Single ventricle physiology (SVP) is one of the most severe forms of complex congenital heart disease (CHD). Patients undergo multiple surgical interventions including the Fontan procedure (caval venous return is routed directly to the pulmonary arteries). Despite the apparent success of the procedure, it is unclear why some patients develop ‘failing Fontan physiology' while others remain asymptomatic. However, there is growing evidence that underlying hemodynamics in the Fontan circulation may play an important role . Uneven distribution of blood from the caval to the pulmonary system has been suspected to influence patient outcome through the delivery of protein-rich venous return . Therefore, the aim of this study was to employ whole heart 4D flow MRI to visualize and quantify ‘blood mixing at the Fontan connection' (upper and lower venous blood distribution to the LPA and RPA).
4D flow MRI (spatial resolution = 2.5-3.8 x 2.5-3.3 x 2.5-3.3 mm3, temporal resolution = 37.6-40.8 ms) with whole heart coverage was performed at 1.5T and 3T systems (Trio, Avanto, Siemens, Germany) in 8 patients (3 females 5 males, age 17 +/- 6, range 5-26) with Fontan circulation. Time-averaged 3D phase contrast angiograms (PC-MRAs) were calculated using 4D flow MRI data to depict the Fontan vascular geometry. Time-resolved particle pathlines were generated from analysis planes in the caval veins to illustrate the spatial distribution and dynamics of blood flow to the left and right lungs (EnSight, CEI, USA). Blood mixing was quantified by counting the number of pathlines reaching analysis planes in the RPA and LPA (Matlab, The MathWorks, USA). In addition, SVC-IVC offsets were estimated as a measure of Fontan geometry.
3D visualization and quantification results for blood mixing at the Fontan connection varied substantially between patients (Figure 1, Table 1). Linear regression analysis revealed a strong correlation between the asymmetry of flow distributions to the RPA and LPA (% difference in pathline distributions to RPA and LPA) and SVC-IVC offsets for both the SVC (r=0.72, p=0.04) and IVC (r=0.79, p=0.02).
Figure 1. The 3D PC-MRA was used to manually position four analysis planes in the Fontan pathway: superior vena cava (SVC), inferior vena cava (IVC), left pulmonary artery (LPA) and right pulmanary artery (RPA). Pathlines were generated from the IVC and SVC and color coded by vessel of origin. For an example patient, the a) PC-MRA and pathlines, b) SVC-IVC offset estimation and c) plane placement for mixing analysis are shown. The d) blood flow pathlines and plane placement for another patient with asymmetric flow distribution are shown for comparison.
Table 1. For each patient with Fontan circulation, the number of IVC and SVC pathlines reaching analysis planes in the LPA and RPA were normalized over the total number of pathlines that reached either PA. The percent pathline distribution from the IVC and SVC to the LPA and RPA are shown as well as the SVC-IVC offset estimation. In 5 patients, SVC pathlines indicated flow predominantly to the RPA. In all but one patient, IVC pathlines represented flow predominantly directed toward the RPA.

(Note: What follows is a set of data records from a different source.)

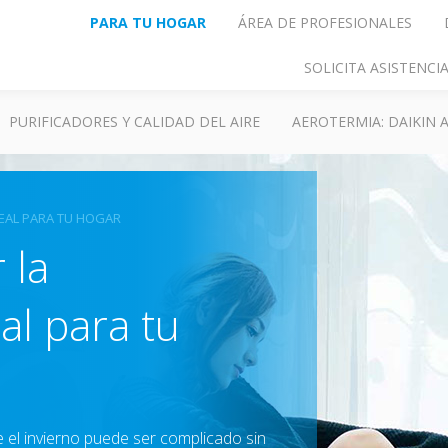
PARA TU HOGAR
ÁREA DE PROFESIONALES
SOLICITA ASISTENC
PURIFICADORES Y CALIDAD DEL AIRE
AEROTERMIA: DAIKIN
EAL PARA TU HOGAR
 la
al para tu
 el invierno puede ser complicado sin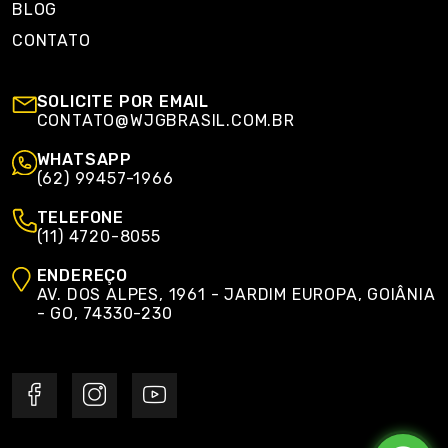
BLOG
CONTATO
SOLICITE POR EMAIL
CONTATO@WJGBRASIL.COM.BR
WHATSAPP
(62) 99457-1966
TELEFONE
(11) 4720-8055
ENDEREÇO
AV. DOS ALPES, 1961 - JARDIM EUROPA, GOIÂNIA
- GO, 74330-230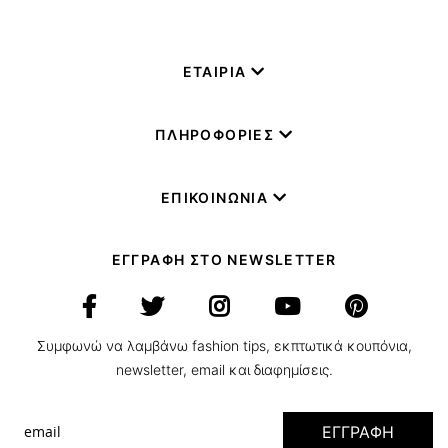
ΕΤΑΙΡΙΑ
ΠΛΗΡΟΦΟΡΙΕΣ
ΕΠΙΚΟΙΝΩΝΙΑ
ΕΓΓΡΑΦΗ ΣΤΟ NEWSLETTER
Συμφωνώ να λαμβάνω fashion tips, εκπτωτικά κουπόνια,
newsletter, email και διαφημίσεις.
ΕΓΓΡΑΦΗ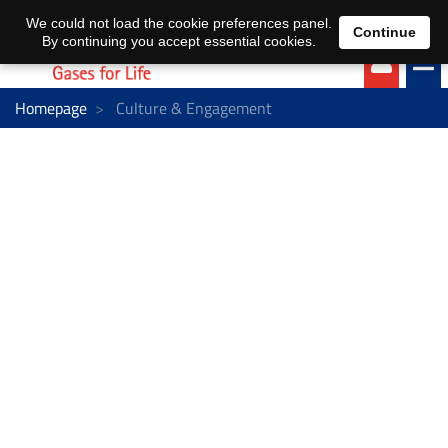
EN
DE
We could not load the cookie preferences panel.
Continue
By continuing you accept essential cookies.
Homepage
Culture & Engagement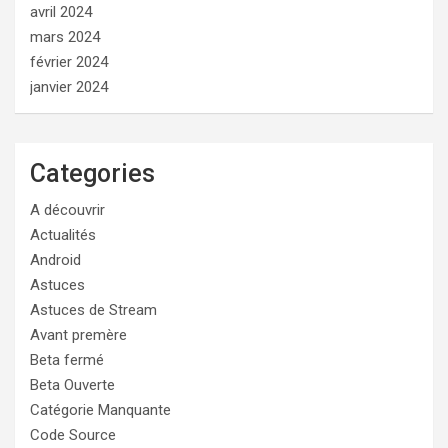
avril 2024
mars 2024
février 2024
janvier 2024
Categories
A découvrir
Actualités
Android
Astuces
Astuces de Stream
Avant premère
Beta fermé
Beta Ouverte
Catégorie Manquante
Code Source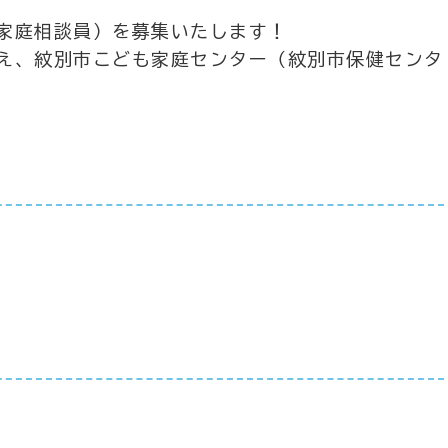
家庭相談員）を募集いたします！
え、紋別市こども家庭センター（紋別市保健センタ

Using 4D flow MRI, blood flow distribution was shown to vary between patients with Fontan circulation, indicating non-uniformity in the distribution of protein-rich hepatic blood carried in the IVC to the lungs and demonstrating the value of 4D flow MRI for the individual assessment of complex Fontan hemodynamics. These findings also indicate a relationship between Fontan geometry (SVC-IVC offset) and blood distribution to the left and right lungs. This study was limited by the number of subjects and the spatial and temporal resolution. In addition, SVC-IVC offsets are estimates and represent a simplified depiction of the Fontan geometry.
Grant support by NIH R01HL115828, NUCATS Dixon Award.